**WHAT IS REQUIRED:** Nothing in the records below may change; print them all exactly.

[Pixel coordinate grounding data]

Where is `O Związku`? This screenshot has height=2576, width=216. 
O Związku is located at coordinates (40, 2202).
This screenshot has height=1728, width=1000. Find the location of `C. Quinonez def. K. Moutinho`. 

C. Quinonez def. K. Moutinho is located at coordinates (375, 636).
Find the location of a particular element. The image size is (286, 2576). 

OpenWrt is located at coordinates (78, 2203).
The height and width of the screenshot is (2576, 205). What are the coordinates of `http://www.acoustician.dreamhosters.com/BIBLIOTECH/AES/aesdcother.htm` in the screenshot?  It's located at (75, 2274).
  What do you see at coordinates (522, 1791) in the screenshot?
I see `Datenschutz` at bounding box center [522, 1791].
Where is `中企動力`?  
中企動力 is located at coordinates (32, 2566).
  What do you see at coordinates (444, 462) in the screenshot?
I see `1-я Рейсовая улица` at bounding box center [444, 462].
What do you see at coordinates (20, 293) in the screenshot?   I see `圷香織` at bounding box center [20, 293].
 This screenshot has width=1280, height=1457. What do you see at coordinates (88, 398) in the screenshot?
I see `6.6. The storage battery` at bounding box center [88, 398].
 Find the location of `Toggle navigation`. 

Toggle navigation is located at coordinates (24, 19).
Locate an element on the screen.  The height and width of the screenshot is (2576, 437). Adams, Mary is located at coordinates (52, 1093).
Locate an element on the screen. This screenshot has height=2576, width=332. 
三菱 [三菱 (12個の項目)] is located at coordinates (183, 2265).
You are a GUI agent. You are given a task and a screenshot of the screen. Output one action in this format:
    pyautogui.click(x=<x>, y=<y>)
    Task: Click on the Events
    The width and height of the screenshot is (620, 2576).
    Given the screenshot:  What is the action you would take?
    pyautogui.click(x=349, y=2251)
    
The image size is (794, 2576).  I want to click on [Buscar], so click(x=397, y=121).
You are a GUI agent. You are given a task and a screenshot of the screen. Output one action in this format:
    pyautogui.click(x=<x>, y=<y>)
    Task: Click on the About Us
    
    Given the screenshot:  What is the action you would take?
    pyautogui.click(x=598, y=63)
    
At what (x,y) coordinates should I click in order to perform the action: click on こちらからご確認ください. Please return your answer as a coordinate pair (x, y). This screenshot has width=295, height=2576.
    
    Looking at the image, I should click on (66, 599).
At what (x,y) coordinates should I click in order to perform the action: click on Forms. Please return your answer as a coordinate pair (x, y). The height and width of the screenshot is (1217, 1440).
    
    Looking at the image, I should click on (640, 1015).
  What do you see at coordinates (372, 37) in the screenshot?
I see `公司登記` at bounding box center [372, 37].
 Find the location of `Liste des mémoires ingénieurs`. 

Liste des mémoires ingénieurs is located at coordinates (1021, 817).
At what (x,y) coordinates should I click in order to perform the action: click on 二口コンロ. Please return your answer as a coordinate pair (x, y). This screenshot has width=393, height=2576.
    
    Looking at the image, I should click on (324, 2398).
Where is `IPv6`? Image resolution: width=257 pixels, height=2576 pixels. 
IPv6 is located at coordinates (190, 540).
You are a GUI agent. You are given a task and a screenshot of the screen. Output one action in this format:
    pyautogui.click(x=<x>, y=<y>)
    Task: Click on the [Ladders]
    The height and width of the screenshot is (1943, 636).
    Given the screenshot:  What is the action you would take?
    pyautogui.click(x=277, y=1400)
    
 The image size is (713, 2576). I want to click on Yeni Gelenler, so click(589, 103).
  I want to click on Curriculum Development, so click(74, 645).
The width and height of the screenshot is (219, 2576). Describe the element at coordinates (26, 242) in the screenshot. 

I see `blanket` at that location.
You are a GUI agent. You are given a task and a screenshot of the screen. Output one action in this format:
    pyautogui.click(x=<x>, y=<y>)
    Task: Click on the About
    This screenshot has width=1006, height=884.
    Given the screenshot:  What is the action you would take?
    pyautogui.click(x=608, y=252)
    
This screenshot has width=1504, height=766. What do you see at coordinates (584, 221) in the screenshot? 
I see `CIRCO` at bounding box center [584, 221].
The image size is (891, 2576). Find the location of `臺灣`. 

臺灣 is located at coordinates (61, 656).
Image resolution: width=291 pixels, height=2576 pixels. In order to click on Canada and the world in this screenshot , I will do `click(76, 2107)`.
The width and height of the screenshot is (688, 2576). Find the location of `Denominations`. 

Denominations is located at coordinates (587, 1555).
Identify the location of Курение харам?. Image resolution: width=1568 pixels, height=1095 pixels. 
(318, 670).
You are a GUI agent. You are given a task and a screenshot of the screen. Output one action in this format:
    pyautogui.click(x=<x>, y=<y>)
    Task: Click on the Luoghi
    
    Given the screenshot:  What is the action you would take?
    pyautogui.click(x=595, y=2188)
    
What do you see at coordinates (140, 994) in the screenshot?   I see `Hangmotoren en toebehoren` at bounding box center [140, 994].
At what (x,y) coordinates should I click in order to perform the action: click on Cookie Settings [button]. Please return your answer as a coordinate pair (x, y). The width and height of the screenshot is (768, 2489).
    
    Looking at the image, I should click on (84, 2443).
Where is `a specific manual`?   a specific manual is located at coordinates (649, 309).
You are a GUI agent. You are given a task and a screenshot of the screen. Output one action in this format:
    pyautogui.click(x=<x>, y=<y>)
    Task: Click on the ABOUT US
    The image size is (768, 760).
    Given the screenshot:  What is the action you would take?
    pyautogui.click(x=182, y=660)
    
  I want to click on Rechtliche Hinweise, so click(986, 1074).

**OUTPUT FOR THIS EXERCISE:**
Where is `O Związku`? This screenshot has height=2576, width=216. 
O Związku is located at coordinates (40, 2202).
This screenshot has height=1728, width=1000. Find the location of `C. Quinonez def. K. Moutinho`. 

C. Quinonez def. K. Moutinho is located at coordinates (375, 636).
Find the location of a particular element. The image size is (286, 2576). 

OpenWrt is located at coordinates (78, 2203).
The height and width of the screenshot is (2576, 205). What are the coordinates of `http://www.acoustician.dreamhosters.com/BIBLIOTECH/AES/aesdcother.htm` in the screenshot?  It's located at (75, 2274).
  What do you see at coordinates (522, 1791) in the screenshot?
I see `Datenschutz` at bounding box center [522, 1791].
Where is `中企動力`?  
中企動力 is located at coordinates (32, 2566).
  What do you see at coordinates (444, 462) in the screenshot?
I see `1-я Рейсовая улица` at bounding box center [444, 462].
What do you see at coordinates (20, 293) in the screenshot?   I see `圷香織` at bounding box center [20, 293].
 This screenshot has width=1280, height=1457. What do you see at coordinates (88, 398) in the screenshot?
I see `6.6. The storage battery` at bounding box center [88, 398].
 Find the location of `Toggle navigation`. 

Toggle navigation is located at coordinates (24, 19).
Locate an element on the screen.  The height and width of the screenshot is (2576, 437). Adams, Mary is located at coordinates (52, 1093).
Locate an element on the screen. This screenshot has height=2576, width=332. 
三菱 [三菱 (12個の項目)] is located at coordinates (183, 2265).
You are a GUI agent. You are given a task and a screenshot of the screen. Output one action in this format:
    pyautogui.click(x=<x>, y=<y>)
    Task: Click on the Events
    The width and height of the screenshot is (620, 2576).
    Given the screenshot:  What is the action you would take?
    pyautogui.click(x=349, y=2251)
    
The image size is (794, 2576).  I want to click on [Buscar], so click(x=397, y=121).
You are a GUI agent. You are given a task and a screenshot of the screen. Output one action in this format:
    pyautogui.click(x=<x>, y=<y>)
    Task: Click on the About Us
    
    Given the screenshot:  What is the action you would take?
    pyautogui.click(x=598, y=63)
    
At what (x,y) coordinates should I click in order to perform the action: click on こちらからご確認ください. Please return your answer as a coordinate pair (x, y). This screenshot has width=295, height=2576.
    
    Looking at the image, I should click on (66, 599).
At what (x,y) coordinates should I click in order to perform the action: click on Forms. Please return your answer as a coordinate pair (x, y). The height and width of the screenshot is (1217, 1440).
    
    Looking at the image, I should click on (640, 1015).
  What do you see at coordinates (372, 37) in the screenshot?
I see `公司登記` at bounding box center [372, 37].
 Find the location of `Liste des mémoires ingénieurs`. 

Liste des mémoires ingénieurs is located at coordinates (1021, 817).
At what (x,y) coordinates should I click in order to perform the action: click on 二口コンロ. Please return your answer as a coordinate pair (x, y). This screenshot has width=393, height=2576.
    
    Looking at the image, I should click on (324, 2398).
Where is `IPv6`? Image resolution: width=257 pixels, height=2576 pixels. 
IPv6 is located at coordinates (190, 540).
You are a GUI agent. You are given a task and a screenshot of the screen. Output one action in this format:
    pyautogui.click(x=<x>, y=<y>)
    Task: Click on the [Ladders]
    The height and width of the screenshot is (1943, 636).
    Given the screenshot:  What is the action you would take?
    pyautogui.click(x=277, y=1400)
    
 The image size is (713, 2576). I want to click on Yeni Gelenler, so click(589, 103).
  I want to click on Curriculum Development, so click(74, 645).
The width and height of the screenshot is (219, 2576). Describe the element at coordinates (26, 242) in the screenshot. 

I see `blanket` at that location.
You are a GUI agent. You are given a task and a screenshot of the screen. Output one action in this format:
    pyautogui.click(x=<x>, y=<y>)
    Task: Click on the About
    This screenshot has width=1006, height=884.
    Given the screenshot:  What is the action you would take?
    pyautogui.click(x=608, y=252)
    
This screenshot has width=1504, height=766. What do you see at coordinates (584, 221) in the screenshot? 
I see `CIRCO` at bounding box center [584, 221].
The image size is (891, 2576). Find the location of `臺灣`. 

臺灣 is located at coordinates (61, 656).
Image resolution: width=291 pixels, height=2576 pixels. In order to click on Canada and the world in this screenshot , I will do `click(76, 2107)`.
The width and height of the screenshot is (688, 2576). Find the location of `Denominations`. 

Denominations is located at coordinates (587, 1555).
Identify the location of Курение харам?. Image resolution: width=1568 pixels, height=1095 pixels. 
(318, 670).
You are a GUI agent. You are given a task and a screenshot of the screen. Output one action in this format:
    pyautogui.click(x=<x>, y=<y>)
    Task: Click on the Luoghi
    
    Given the screenshot:  What is the action you would take?
    pyautogui.click(x=595, y=2188)
    
What do you see at coordinates (140, 994) in the screenshot?   I see `Hangmotoren en toebehoren` at bounding box center [140, 994].
At what (x,y) coordinates should I click in order to perform the action: click on Cookie Settings [button]. Please return your answer as a coordinate pair (x, y). The width and height of the screenshot is (768, 2489).
    
    Looking at the image, I should click on (84, 2443).
Where is `a specific manual`?   a specific manual is located at coordinates (649, 309).
You are a GUI agent. You are given a task and a screenshot of the screen. Output one action in this format:
    pyautogui.click(x=<x>, y=<y>)
    Task: Click on the ABOUT US
    The image size is (768, 760).
    Given the screenshot:  What is the action you would take?
    pyautogui.click(x=182, y=660)
    
  I want to click on Rechtliche Hinweise, so click(986, 1074).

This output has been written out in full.